** Your instructions **
Restate word for word the section of the entries that opens at the line containing "per Uomo e Donna" and closes at the line containing "tebang dan musnah pokok-pokok durian haram", both lines kept, pictures dropped.

(Extracted data entries)
::::

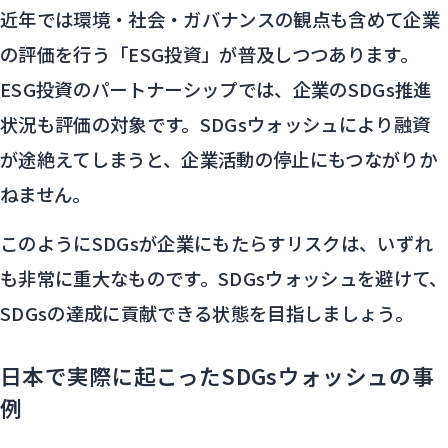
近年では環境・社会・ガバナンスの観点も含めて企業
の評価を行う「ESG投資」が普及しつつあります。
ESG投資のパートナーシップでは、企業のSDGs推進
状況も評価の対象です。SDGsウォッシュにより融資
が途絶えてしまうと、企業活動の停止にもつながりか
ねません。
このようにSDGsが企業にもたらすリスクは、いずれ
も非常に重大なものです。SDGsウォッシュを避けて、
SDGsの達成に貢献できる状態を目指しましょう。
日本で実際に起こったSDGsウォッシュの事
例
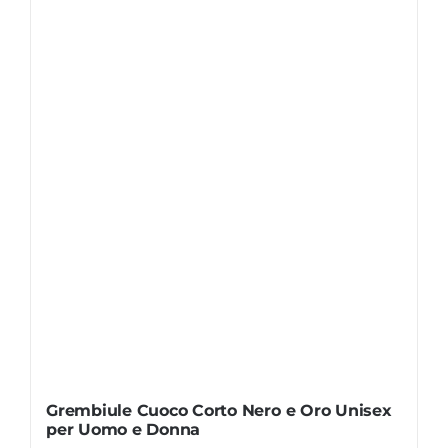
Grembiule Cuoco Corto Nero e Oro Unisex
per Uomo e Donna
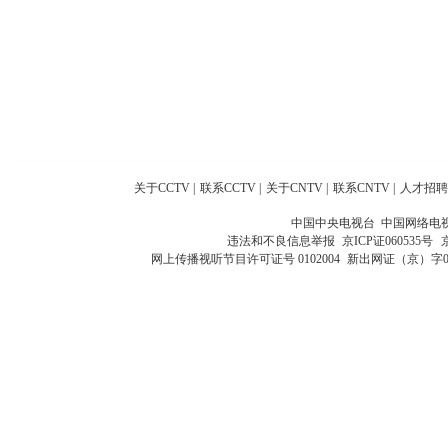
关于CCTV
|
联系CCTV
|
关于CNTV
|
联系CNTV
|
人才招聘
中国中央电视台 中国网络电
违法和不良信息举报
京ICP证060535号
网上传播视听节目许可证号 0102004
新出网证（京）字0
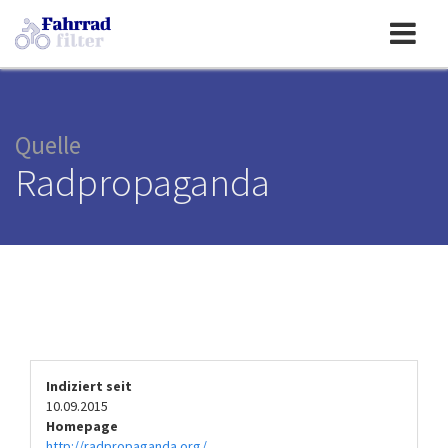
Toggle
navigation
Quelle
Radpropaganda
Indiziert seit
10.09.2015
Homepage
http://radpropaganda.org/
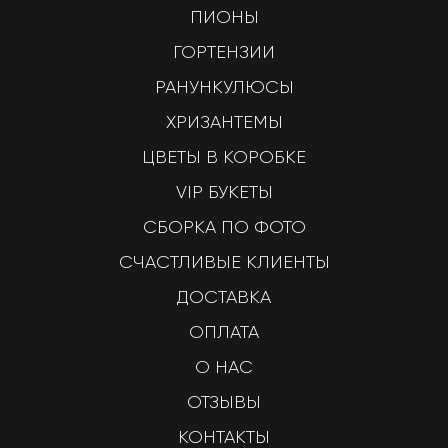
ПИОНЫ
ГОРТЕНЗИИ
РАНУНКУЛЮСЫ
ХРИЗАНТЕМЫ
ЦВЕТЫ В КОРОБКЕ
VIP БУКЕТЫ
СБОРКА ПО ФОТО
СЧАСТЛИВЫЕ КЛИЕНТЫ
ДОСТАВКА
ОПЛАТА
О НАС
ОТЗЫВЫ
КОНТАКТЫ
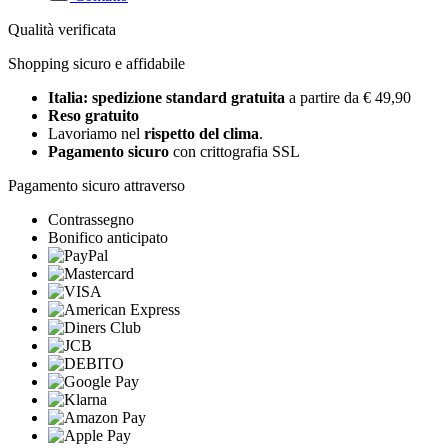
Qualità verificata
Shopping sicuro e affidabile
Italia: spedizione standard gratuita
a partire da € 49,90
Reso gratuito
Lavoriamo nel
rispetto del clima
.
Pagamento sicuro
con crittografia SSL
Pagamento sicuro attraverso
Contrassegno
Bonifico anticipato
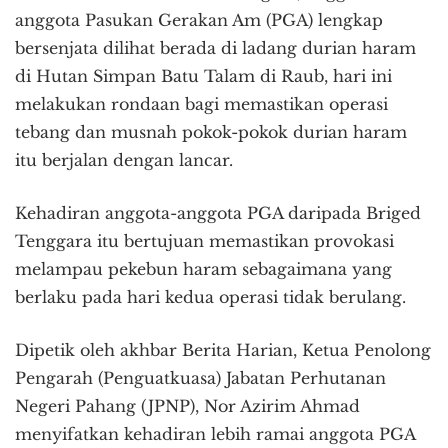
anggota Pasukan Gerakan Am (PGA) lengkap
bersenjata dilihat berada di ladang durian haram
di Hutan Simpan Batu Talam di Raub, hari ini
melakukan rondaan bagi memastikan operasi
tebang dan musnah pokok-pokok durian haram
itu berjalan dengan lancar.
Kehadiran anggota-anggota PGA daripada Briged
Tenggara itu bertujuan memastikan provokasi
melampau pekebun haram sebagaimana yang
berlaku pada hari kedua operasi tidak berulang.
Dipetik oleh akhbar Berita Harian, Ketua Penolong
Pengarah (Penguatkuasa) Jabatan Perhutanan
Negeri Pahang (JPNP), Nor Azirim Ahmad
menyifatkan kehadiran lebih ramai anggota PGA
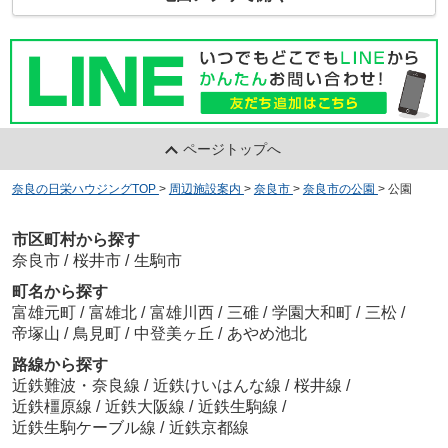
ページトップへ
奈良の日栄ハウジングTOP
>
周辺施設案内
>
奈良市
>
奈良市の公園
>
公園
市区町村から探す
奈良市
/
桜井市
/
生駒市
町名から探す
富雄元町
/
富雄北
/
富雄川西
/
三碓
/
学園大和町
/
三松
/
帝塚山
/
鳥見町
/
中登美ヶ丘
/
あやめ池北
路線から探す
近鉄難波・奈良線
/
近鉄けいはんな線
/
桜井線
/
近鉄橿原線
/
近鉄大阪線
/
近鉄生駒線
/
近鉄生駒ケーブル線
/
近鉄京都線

::::

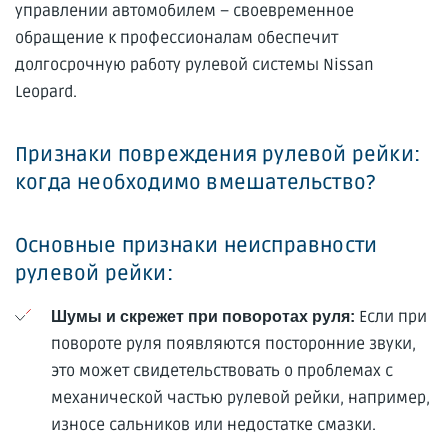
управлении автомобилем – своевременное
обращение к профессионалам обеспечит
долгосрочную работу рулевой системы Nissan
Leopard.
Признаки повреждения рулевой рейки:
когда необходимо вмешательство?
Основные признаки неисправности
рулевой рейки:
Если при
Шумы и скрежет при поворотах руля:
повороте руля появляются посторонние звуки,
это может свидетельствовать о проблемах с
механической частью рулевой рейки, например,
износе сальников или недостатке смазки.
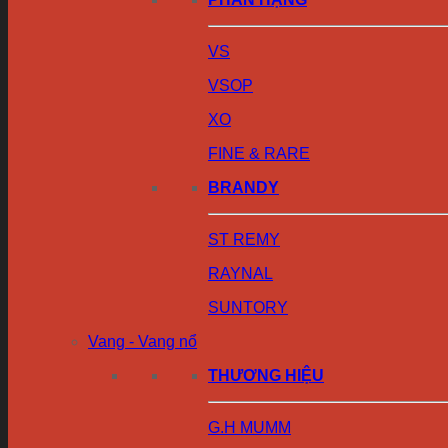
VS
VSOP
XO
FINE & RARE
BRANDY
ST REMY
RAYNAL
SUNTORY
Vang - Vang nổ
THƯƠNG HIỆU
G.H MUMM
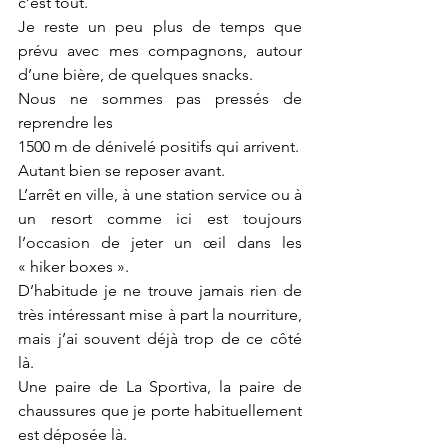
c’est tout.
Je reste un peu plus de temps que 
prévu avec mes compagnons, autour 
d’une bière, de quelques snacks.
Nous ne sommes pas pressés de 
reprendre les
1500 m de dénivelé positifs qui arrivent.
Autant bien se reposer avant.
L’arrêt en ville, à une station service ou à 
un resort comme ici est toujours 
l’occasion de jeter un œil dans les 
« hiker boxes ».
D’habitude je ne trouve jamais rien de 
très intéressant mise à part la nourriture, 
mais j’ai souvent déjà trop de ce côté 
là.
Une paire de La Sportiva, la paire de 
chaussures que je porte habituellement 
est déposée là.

::::

** Task result **
per Uomo e Donna
关于CCTV
|
联系CCTV
|
关于CNTV
|
联系CNTV
|
人才招聘
中国中央电视台 中国网络电
违法和不良信息举报
京ICP证060535号
网上传播视听节目许可证号 0102004
新出网证（京）字0
Toggle
navigation
Quelle
Radpropaganda
Indiziert seit
10.09.2015
Homepage
http://radpropaganda.org/
ПИОНЫ
ГОРТЕНЗИИ
РАНУНКУЛЮСЫ
ХРИЗАНТЕМЫ
ЦВЕТЫ В КОРОБКЕ
VIP БУКЕТЫ
СБОРКА ПО ФОТО
СЧАСТЛИВЫЕ КЛИЕНТЫ
ДОСТАВКА
ОПЛАТА
О НАС
ОТЗЫВЫ
КОНТАКТЫ
Qualità verificata
Shopping sicuro e affidabile
Italia: spedizione standard gratuita
a partire da € 49,90
Reso gratuito
Lavoriamo nel
rispetto del clima
.
Pagamento sicuro
con crittografia SSL
Pagamento sicuro attraverso
Contrassegno
Bonifico anticipato
anggota Pasukan Gerakan Am (PGA) lengkap
bersenjata dilihat berada di ladang durian haram
di Hutan Simpan Batu Talam di Raub, hari ini
melakukan rondaan bagi memastikan operasi
tebang dan musnah pokok-pokok durian haram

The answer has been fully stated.